Active Time: 35 minutes
Crock pot simmer time: 3-4 hours on high heat; 8-9 hours on low
- 2 tablespoon extra-virgin olive oil
- 8 cups aromatics such as onions, leeks and fennel, sliced
- 3 to 4 pounds bone-in chicken thighs, skin removed
- 1 large green bell pepper, seeded and sliced
- 8-12 ounces mushrooms, such as mini bellas, stems trimmed and cleaned, cut in half
- 1 ( 28-ounce can) whole peeled tomatoes, coarsely chopped (reserve juice)
- 3 tablespoons tomato paste
- 1 cup red wine
- 1 1/2 tablespoons finely chopped garlic
- 2 teaspoons dried oregano
- 2 teaspoons fennel seeds
- 1 bay leaf, broken in half
- 1 teaspoon crushed red pepper
- 2-3 tablespoons white flour
- Fresh torn basil
1. Pour olive oil in the bottom of cooker.

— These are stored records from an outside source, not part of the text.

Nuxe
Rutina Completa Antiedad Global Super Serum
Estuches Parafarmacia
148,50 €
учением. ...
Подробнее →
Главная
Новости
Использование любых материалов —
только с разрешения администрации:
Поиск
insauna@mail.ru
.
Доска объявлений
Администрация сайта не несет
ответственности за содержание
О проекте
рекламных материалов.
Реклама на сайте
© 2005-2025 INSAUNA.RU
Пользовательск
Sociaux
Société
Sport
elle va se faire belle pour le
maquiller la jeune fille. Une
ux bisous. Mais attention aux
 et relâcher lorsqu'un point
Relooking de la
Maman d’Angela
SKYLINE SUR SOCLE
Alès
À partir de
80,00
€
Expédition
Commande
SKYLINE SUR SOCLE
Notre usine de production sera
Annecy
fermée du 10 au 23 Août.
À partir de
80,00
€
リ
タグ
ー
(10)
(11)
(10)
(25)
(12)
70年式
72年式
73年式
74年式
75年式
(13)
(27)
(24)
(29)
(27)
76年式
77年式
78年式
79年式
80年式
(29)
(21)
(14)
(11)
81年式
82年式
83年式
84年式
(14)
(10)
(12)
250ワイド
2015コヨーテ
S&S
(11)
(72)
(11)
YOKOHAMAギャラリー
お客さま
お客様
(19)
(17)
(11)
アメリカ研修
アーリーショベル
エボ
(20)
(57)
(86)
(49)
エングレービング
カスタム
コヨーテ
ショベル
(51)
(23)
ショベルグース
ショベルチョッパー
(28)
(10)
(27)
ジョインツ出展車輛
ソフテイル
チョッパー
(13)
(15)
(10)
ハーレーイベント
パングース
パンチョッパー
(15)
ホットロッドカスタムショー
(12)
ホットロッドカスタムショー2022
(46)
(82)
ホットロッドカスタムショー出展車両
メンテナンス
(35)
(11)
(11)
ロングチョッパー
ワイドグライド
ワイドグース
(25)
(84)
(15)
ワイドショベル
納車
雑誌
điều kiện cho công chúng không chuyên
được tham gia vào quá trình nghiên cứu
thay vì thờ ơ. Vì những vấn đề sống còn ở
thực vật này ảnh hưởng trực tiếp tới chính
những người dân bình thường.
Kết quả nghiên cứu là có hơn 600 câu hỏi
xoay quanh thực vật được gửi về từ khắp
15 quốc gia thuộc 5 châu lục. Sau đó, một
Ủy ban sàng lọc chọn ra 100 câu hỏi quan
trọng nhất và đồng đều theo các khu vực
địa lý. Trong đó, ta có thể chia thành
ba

Layer half of aromatics over bottom of a 6-quart slow cooker. Add chicken pieces and cover with remaining aromatics. Top with peppers, mushrooms and chopped tomatoes.
2. Whisk tomato juice from canned tomatoes with tomato paste, wine, garlic, oregano, fennel seeds, 2 teaspoons kosher salt and red pepper together. Pour over chicken and vegetables. Place bay leaf pieces in pot and cover. Cook on low heat 7 to 9 hours or on high 3 to 4 hours.
3. An hour before turning off heat, ladle a cup of the hot liquid into a bowl. Whisk flour into hot liquid to make a paste, then whisk paste into slow cooker liquid. Let simmer another hour, or until brew has thickened and chicken is tender to the bone. Stir in basil just before serving. May be served over pasta.